Keadaan Wimpi yang semakin memburuk bersamaku rupanya sudah tidak dapat di tolerir lagi. Ketika aku pulang sekolah aku mendapati Nenek yang sedang asyik menjahit kain berwarna hijau army. 
"Nek, lagi jahit apa?"
"Nih, sarung buat si Wimpi"
"kok disarungin sih buat apa?"
"Tuh, si Wimpi udah budul.  Nenek ambil isi kapuknya nanti diisiin ke sarungnya nih yang lagi dijait".
Dengan rasa ingin tahu yang besar, aku merambat ke samping tubuh Nenek dan...
Astaga itu Wimpi,iya Wimpi telah dikuliti. Astaga, maafkan aku Wimpi, gara-gara aku tinggal ke sekolah, kamu jadi begini. Apa yang kulihat? segumpalan kapuk telah dikeluarkan dari sarungnya yang berbahan satin dan ada kepala Wimpi diatasnya yang masih tersenyum kepadaku. 
"Udah jadi nih sarung barunya. Kapuknya masukin sini, jadi nanti malem udah bisa di pake tidur lagi deh"
Malam itu aku tidur dengan Wimpi yang berwarna hijau, walaupun masih empuk tapi tampaknya aku harus terbiasa dengan Wimpi tanpa kepala. Aku tetap memeluknya, yang penting Wimpi enggak hilang, aku masih bisa memeluk raganya. 

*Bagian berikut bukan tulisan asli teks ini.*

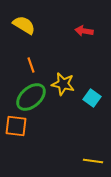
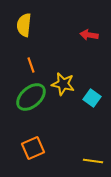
yellow semicircle: rotated 115 degrees counterclockwise
red arrow: moved 5 px right, 4 px down
orange square: moved 17 px right, 22 px down; rotated 30 degrees counterclockwise
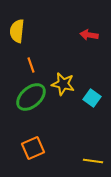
yellow semicircle: moved 7 px left, 6 px down
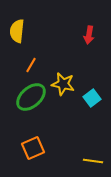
red arrow: rotated 90 degrees counterclockwise
orange line: rotated 49 degrees clockwise
cyan square: rotated 18 degrees clockwise
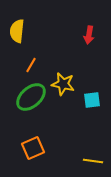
cyan square: moved 2 px down; rotated 30 degrees clockwise
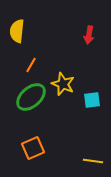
yellow star: rotated 10 degrees clockwise
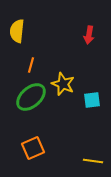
orange line: rotated 14 degrees counterclockwise
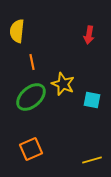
orange line: moved 1 px right, 3 px up; rotated 28 degrees counterclockwise
cyan square: rotated 18 degrees clockwise
orange square: moved 2 px left, 1 px down
yellow line: moved 1 px left, 1 px up; rotated 24 degrees counterclockwise
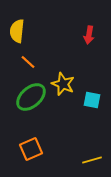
orange line: moved 4 px left; rotated 35 degrees counterclockwise
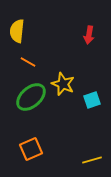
orange line: rotated 14 degrees counterclockwise
cyan square: rotated 30 degrees counterclockwise
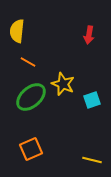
yellow line: rotated 30 degrees clockwise
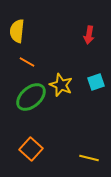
orange line: moved 1 px left
yellow star: moved 2 px left, 1 px down
cyan square: moved 4 px right, 18 px up
orange square: rotated 25 degrees counterclockwise
yellow line: moved 3 px left, 2 px up
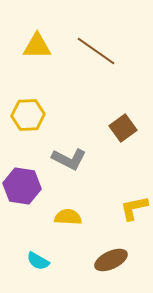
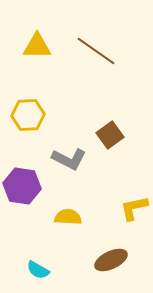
brown square: moved 13 px left, 7 px down
cyan semicircle: moved 9 px down
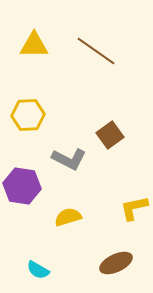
yellow triangle: moved 3 px left, 1 px up
yellow semicircle: rotated 20 degrees counterclockwise
brown ellipse: moved 5 px right, 3 px down
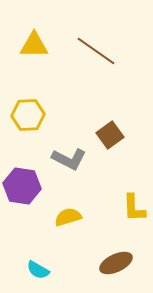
yellow L-shape: rotated 80 degrees counterclockwise
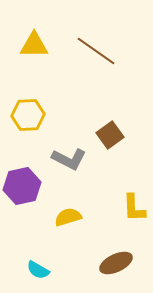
purple hexagon: rotated 21 degrees counterclockwise
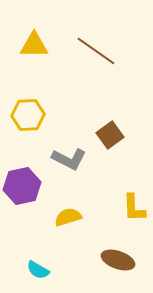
brown ellipse: moved 2 px right, 3 px up; rotated 44 degrees clockwise
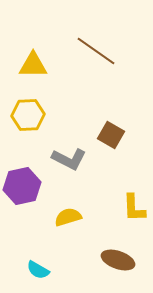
yellow triangle: moved 1 px left, 20 px down
brown square: moved 1 px right; rotated 24 degrees counterclockwise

Begitu lulus SD, kami sekeluarga pindah rumah. Saat itu aku tidak mencari-cari Wimpi lagi, entah karena aku menganggapnya hilang ketika pindahan atau karena aku sudah beranjak remaja. Mungkin secara psikologis pun, aku sudah tidak membutuhkan Wimpi lagi. Aku melalui hari-hariku dengan normal sampai sekarang, walaupun aku ingat Wimpi, aku tidak pernah mencarinya. Tidurku selalu nyenyak walaupun tanpa Wimpi, bangun tidurku selalu semangat walaupun tanpa Wimpi yang selalu tersenyum kepadaku.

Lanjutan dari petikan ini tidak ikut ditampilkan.